賞与支給時の源泉所得税はどうやって計算されているの?
税務・財務


この記事の目次

1.賞与とは


一般的に賞与はボーナスとも呼ばれ、職員や従業員の立場から受け取る賞与というものは、毎月定められた金額を受け取る給与とは、同じ賃金であっても気持ちが違うものではないでしょうか。

同じように税法上も、給与と賞与は違うものとして取り扱いを行います。
税法上の賞与とは、定期の給与とは別に支払われる給与等で、賞与、ボーナス、夏期手当、年末手当、期末手当等の名目で支給されるものその他これらに類するものをいいます。

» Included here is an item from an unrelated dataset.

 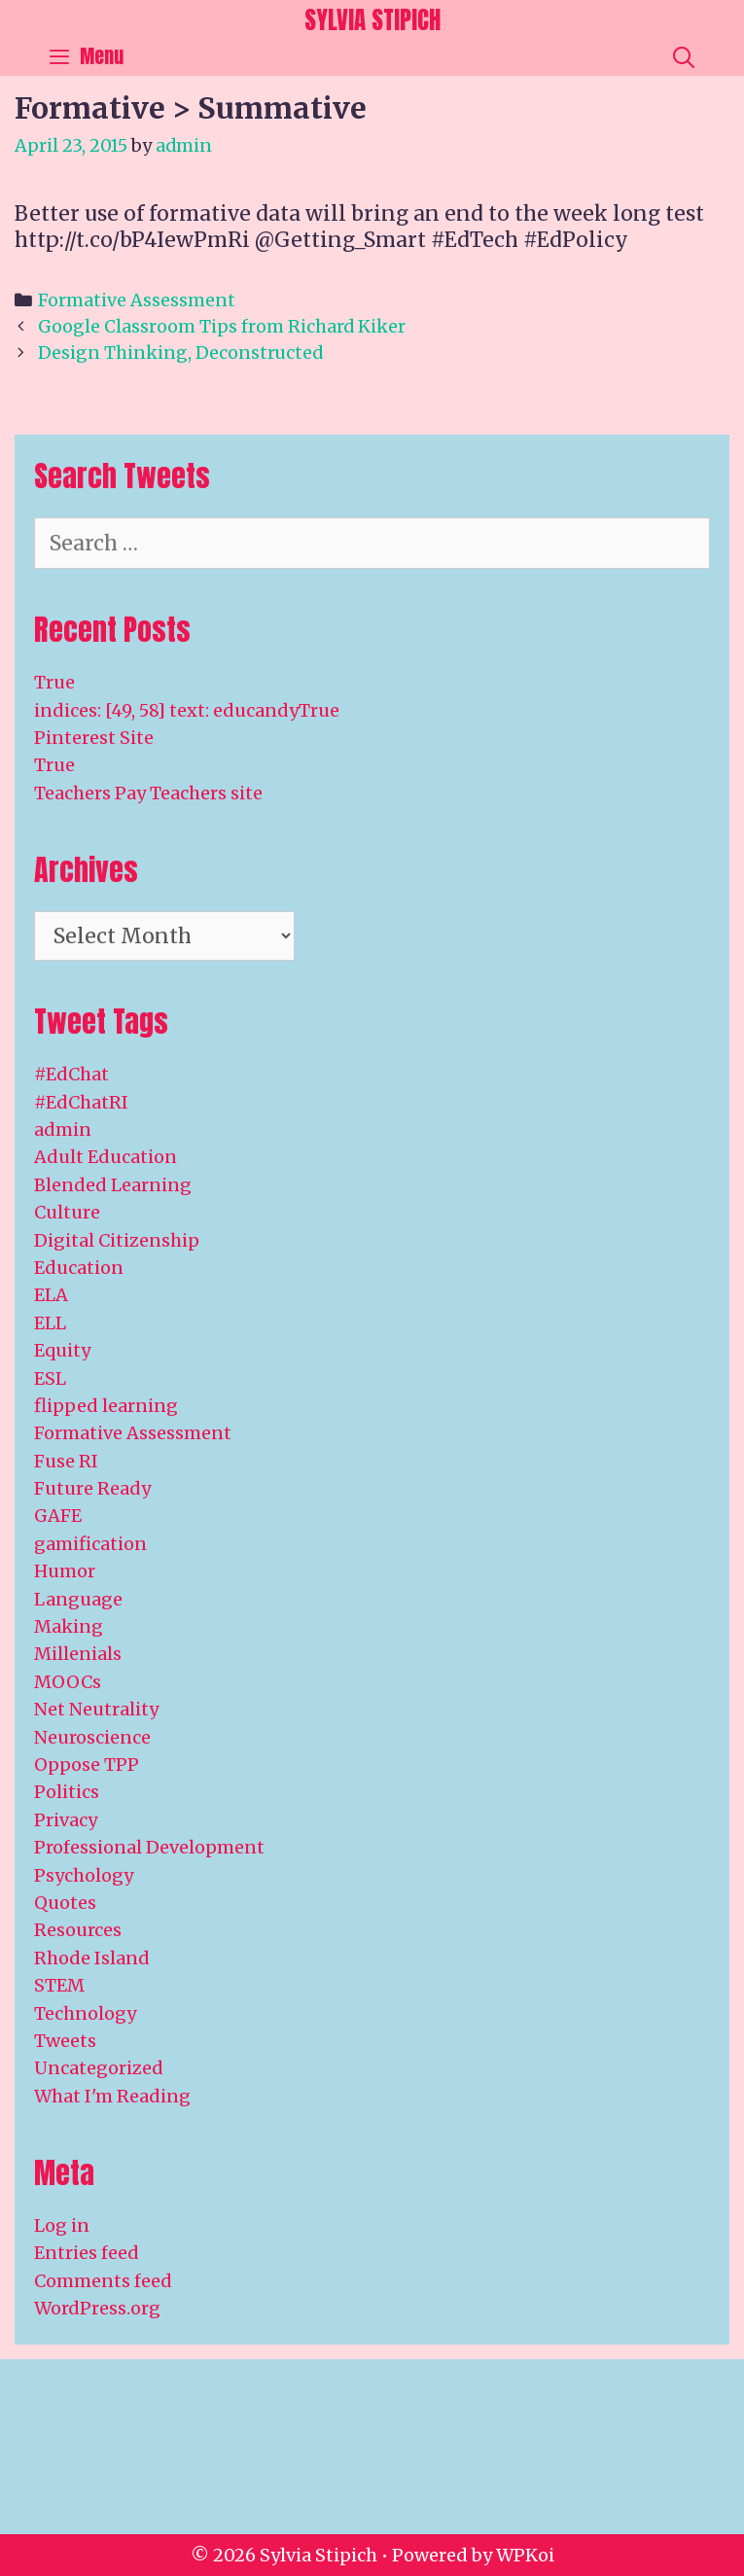 What do you see at coordinates (65, 2040) in the screenshot?
I see `Tweets` at bounding box center [65, 2040].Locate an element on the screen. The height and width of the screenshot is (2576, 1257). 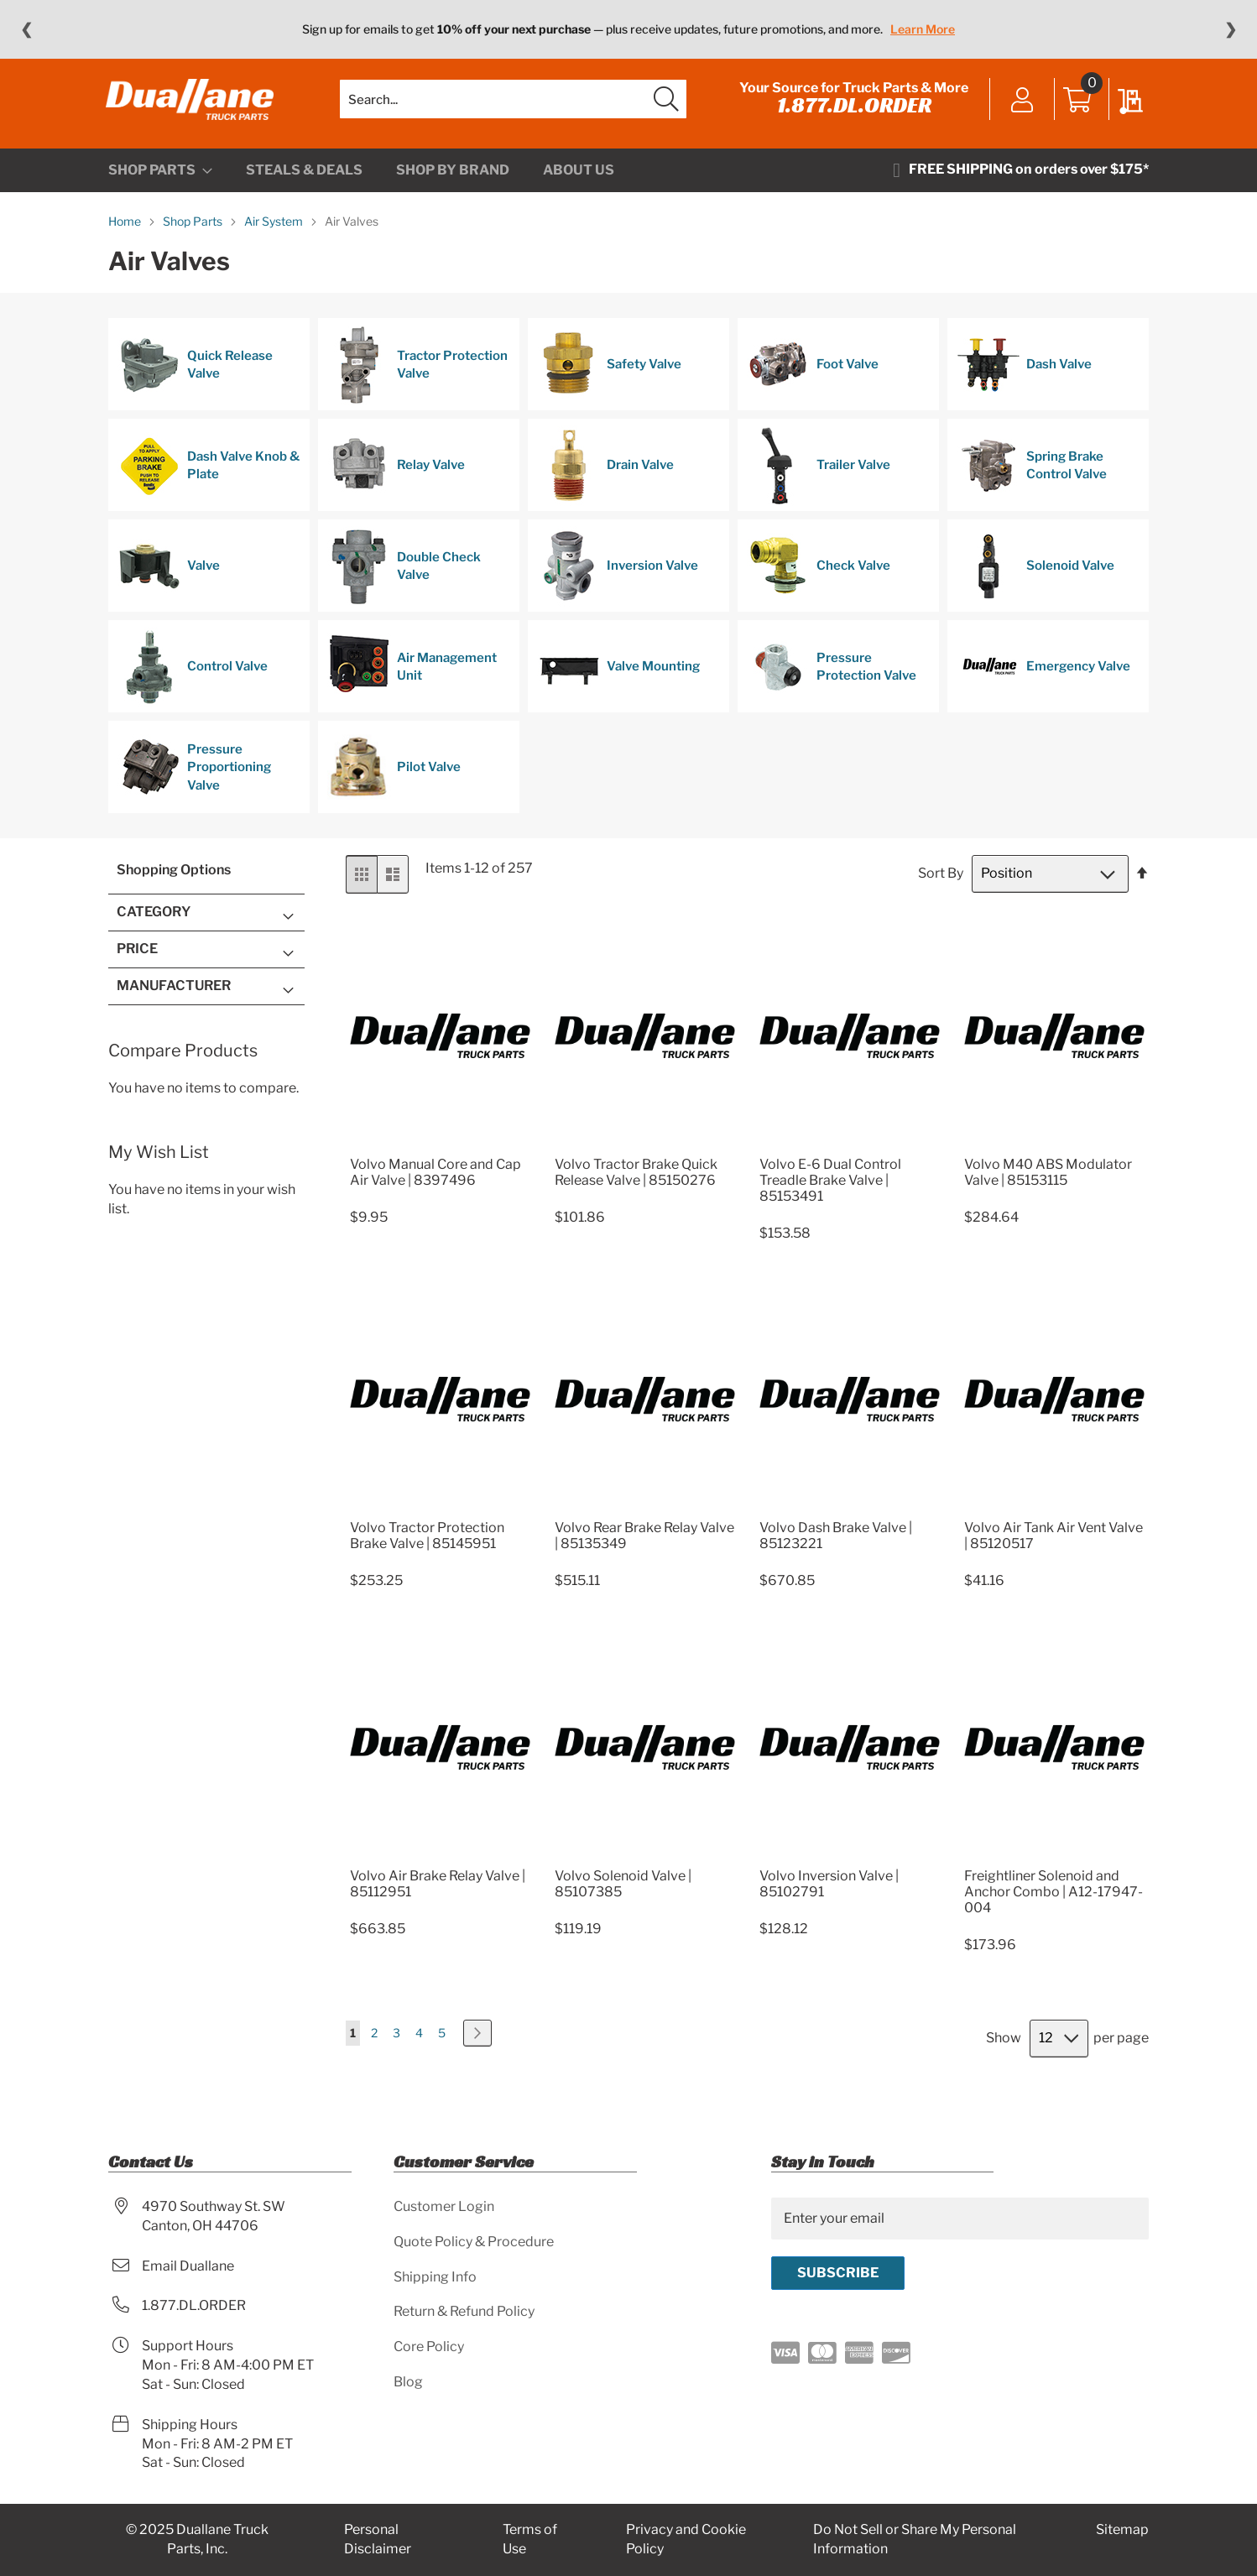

なお、給与等が賞与の性質を有するかどうか明らかでない場合、次のようなものは賞与に該当するものとされます。

① 純益を基準として支給されるもの
② あらかじめ支給額又は支給基準の定めのないもの
③ 雇用契約そのものが臨時である場合のものを除き、あらかじめ支給期の定めのないもの
④ 法人税法第34条第1項第2号の事前確定給与に規定する給与
⑤ 法人税法第34条第1項第3号に規定する利益連動給与


2.賞与の源泉徴収税額の計算


給与と賞与は違うものとされるのは、呼び方だけではなく、源泉徴収税額の計算方法も異なります。

給与に対する源泉所得税は以下のように計算します。(一ヵ所に勤務し、毎月給与が支給される方について)

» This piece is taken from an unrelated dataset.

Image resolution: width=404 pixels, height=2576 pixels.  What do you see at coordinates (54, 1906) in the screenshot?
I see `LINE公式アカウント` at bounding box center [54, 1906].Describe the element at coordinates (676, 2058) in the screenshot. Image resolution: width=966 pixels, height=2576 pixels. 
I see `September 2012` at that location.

① 計算対象となる給与から社会保険料等を差し引きます。
② 上記①の金額と扶養親族の数を「給与所得の源泉徴収税額表」の「月額表」に当てはめます。

この「月額表」に記載されている金額がその給与に対する源泉所得税となります。
一方で、一般的な賞与に対する源泉所得税は以下のように計算します。

① 前月の給与から社会保険料等を差し引きます。
② 上記①の金額と扶養親族の数を「賞与に対する源泉所得税の算出率の表」に当てはめて税率を求めます。
③ 賞与から社会保険料等を差し引いた金額に上記②の税率を掛けます。

この計算結果が、賞与に対する源泉所得税額となります。

特殊な場合の賞与として、前月の給与の金額の10倍を超える賞与が支給される場合、前月に給与の支給がない場合は計算方法が異なります。

前月の給与の金額の10倍を超える賞与が支給される場合は以下のように計算します。

① 賞与から社会保険料等を差し引いた金額を6で割ります。
② 上記①+前月の給与から社会保険料等を差し引いた金額を算出します。
③ 上記②の金額を「月額表」に当てはめて税額を求めます。
④ 上記③から前月の給与に対する源泉徴収税額を差し引いた金額を算出します。
⑤ 上記④に6を掛けます。

この計算結果が、前月の給与の金額の10倍を超える賞与が支給される場合の源泉所得税額となります。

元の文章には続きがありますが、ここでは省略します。